Brian Roberts Comcast CEO  Close Up - H 2014
AP Photo/Jacquelyn Martin

Brian Roberts Comcast CEO  Close Up - H 2014

"Today we move on," says chairman and CEO Brian Roberts. "We structured this deal so that if the government didn’t agree, we could walk away."

Comcast made it official on Friday morning, formally withdrawing its plans to acquire Time Warner Cable in a $45 billion deal.

News of the decision had emerged late Thursday when Bloomberg News reported about it. Comcast and Time Warner Cable representatives had declined to comment on Thursday, but on Friday confirmed the decision to abandon the combination.


"Today, we move on," Comcast chairman and CEO Brian Roberts said. "Of course, we would have liked to bring our great products to new cities, but we structured this deal so that if the government didn’t agree, we could walk away." The deal didn't include a break-up fee like other deals.

He added: "Comcast NBCUniversal is a unique company with strong momentum. Throughout this entire process, our employees have kept their eye on the ball and we have had fantastic operating results. I want to thank them and the employees of Time Warner Cable for their tireless efforts."

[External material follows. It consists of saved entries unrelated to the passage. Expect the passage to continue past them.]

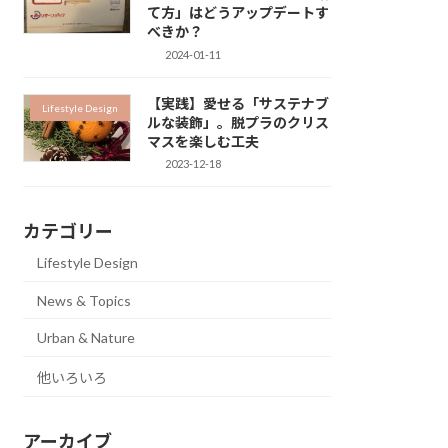
て方」はどうアップデートす
べきか？
2024-01-11
【実践】愛せる「サステナブ
Lifestyle Design
ルな装飾」。脱プラのクリス
マスを楽しむ工夫
2023-12-18
カテゴリー
Lifestyle Design
News & Topics
Urban & Nature
他いろいろ
アーカイブ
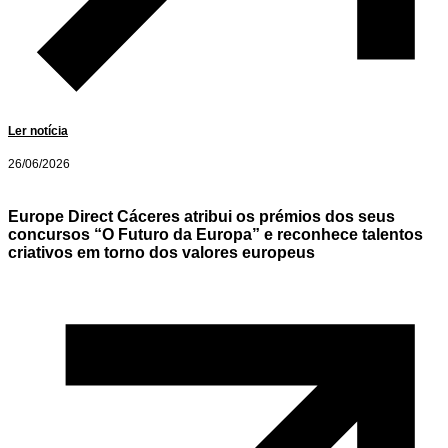
Ler notícia
26/06/2026
Europe Direct Cáceres atribui os prémios dos seus
concursos “O Futuro da Europa” e reconhece talentos
criativos em torno dos valores europeus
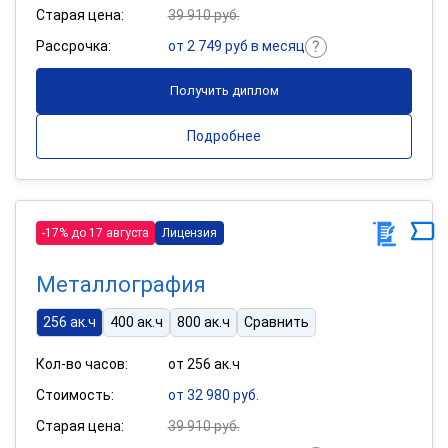
Старая цена:
39 910 руб.
Рассрочка:
от 2 749 руб в месяц
Получить диплом
Подробнее
-17% до 17 августа
Лицензия
Металлография
256 ак.ч
400 ак.ч
800 ак.ч
Сравнить
Кол-во часов:
от 256 ак.ч
Стоимость:
от 32 980 руб.
Старая цена:
39 910 руб.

Concluded Roberts: "I couldn’t be more proud of this company and I am truly excited for what’s next.”

Time Warner Cable in a statement highlighted that the companies have "mutually agreed to terminate their merger agreement." Also affected is a deal under which Charter Communications would have acquired cable systems from the combined company. It was contingent on the Comcast-TWC deal being completed.

Time Warner Cable chairman and CEO Robert Marcus said Friday: "We have always believed that Time Warner Cable is a one-of-a-kind asset. We are strong and getting stronger. Throughout this process, we’ve been laser focused on executing our operating plan and investing in our plant, products and people to deliver great experiences to our customers. Through our strong operational execution and smart capital allocation, we are confident we will continue to create significant value for shareholders."

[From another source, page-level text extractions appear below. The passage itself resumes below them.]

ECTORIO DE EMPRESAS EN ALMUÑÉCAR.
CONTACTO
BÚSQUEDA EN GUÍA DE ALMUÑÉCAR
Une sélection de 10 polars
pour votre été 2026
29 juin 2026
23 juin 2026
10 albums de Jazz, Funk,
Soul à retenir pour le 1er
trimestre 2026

He added: “I’m extremely proud of the professionalism, dedication and resiliency our 55,000 employees have shown over the past year and thank them for their continued commitment to Time Warner Cable."

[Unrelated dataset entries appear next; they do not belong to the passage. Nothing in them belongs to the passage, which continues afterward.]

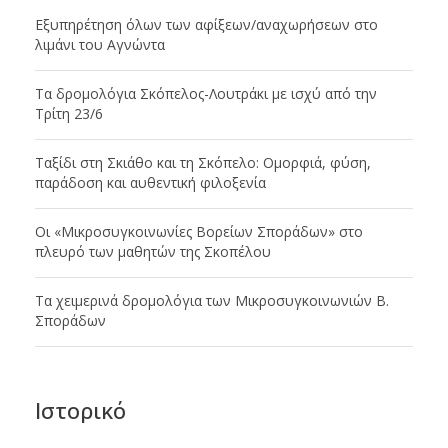
Εξυπηρέτηση όλων των αφίξεων/αναχωρήσεων στο
λιμάνι του Αγνώντα
Tα δρομολόγια Σκόπελος-Λουτράκι με ισχύ από την
Τρίτη 23/6
Ταξίδι στη Σκιάθο και τη Σκόπελο: Ομορφιά, φύση,
παράδοση και αυθεντική φιλοξενία
Οι «Μικροσυγκοινωνίες Βορείων Σποράδων» στο
πλευρό των μαθητών της Σκοπέλου
Tα χειμερινά δρομολόγια των Μικροσυγκοινωνιών Β.
Σποράδων
Ιστορικό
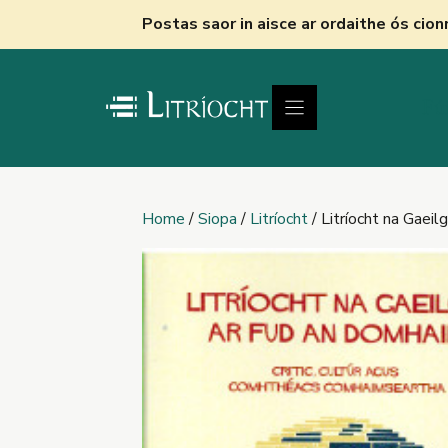
Skip
Postas saor in aisce ar ordaithe ós cio
to
content
Fú
Home
/
Siopa
/
Litríocht
/ Litríocht na Gaeil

The FCC had on Wednesday signaled that it had key concerns about the deal. It was planning a "hearing designation order" that would have put the issue into the hands of an administrative-law judge. In addition, the U.S. Department of Justice has also reportedly had concerns as had many consumer-advocate groups, which had criticized the proposed deal.?

Wunderlich Securities analyst Matthew Harrigan said that even without the TWC deal, Comcast's stock remains appealing as the company has solid business trends. "Comcast rides off into the sunset with still big upside off NBC TV, Universal Pictures and [theme] parks," he said.?

He and others predict that Charter Communications, in which John Malone's Liberty Broadband owns a big stake, will now make good on its past comments that it would consider a second run at TWC if the Comcast deal doesn't go through. Charter had lost out to Comcast in a bid for TWC, but then struck a deal to buy some cable systems from the merged company.

Charter and Liberty will "enthusiastically look at buying all of TWC," Harrigan predicted.??

"Charter’s business prospects to create new customers remain fundamentally unchanged," said Charter president and CEO Tom Rutledge. "We continue to innovate on our networks in ways that will enhance the experience of our customers and drive value for our shareholders. Innovations like our universally compatible, cloud-based Spectrum guide, World Box and standards-based downloadable security make our services the type of experiences today’s customers demand. We will continue to drive growth through innovation in our current footprint and we will continue to evaluate investment opportunities that arise through scale."

Charter recently agreed to acquire Bright House Networks, the sixth-largest U.S. cable operator with approximately 2 million video customers in central Florida, Alabama, Indiana, Michigan and California, for $10.4 billion. The deal was, among other things, contingent on the Comcast-TWC deal and related transaction with Charter going through. Charter and Bright House have a period though during which they can decide whether to go ahead with the deal now that the Comcast transaction has been abandoned.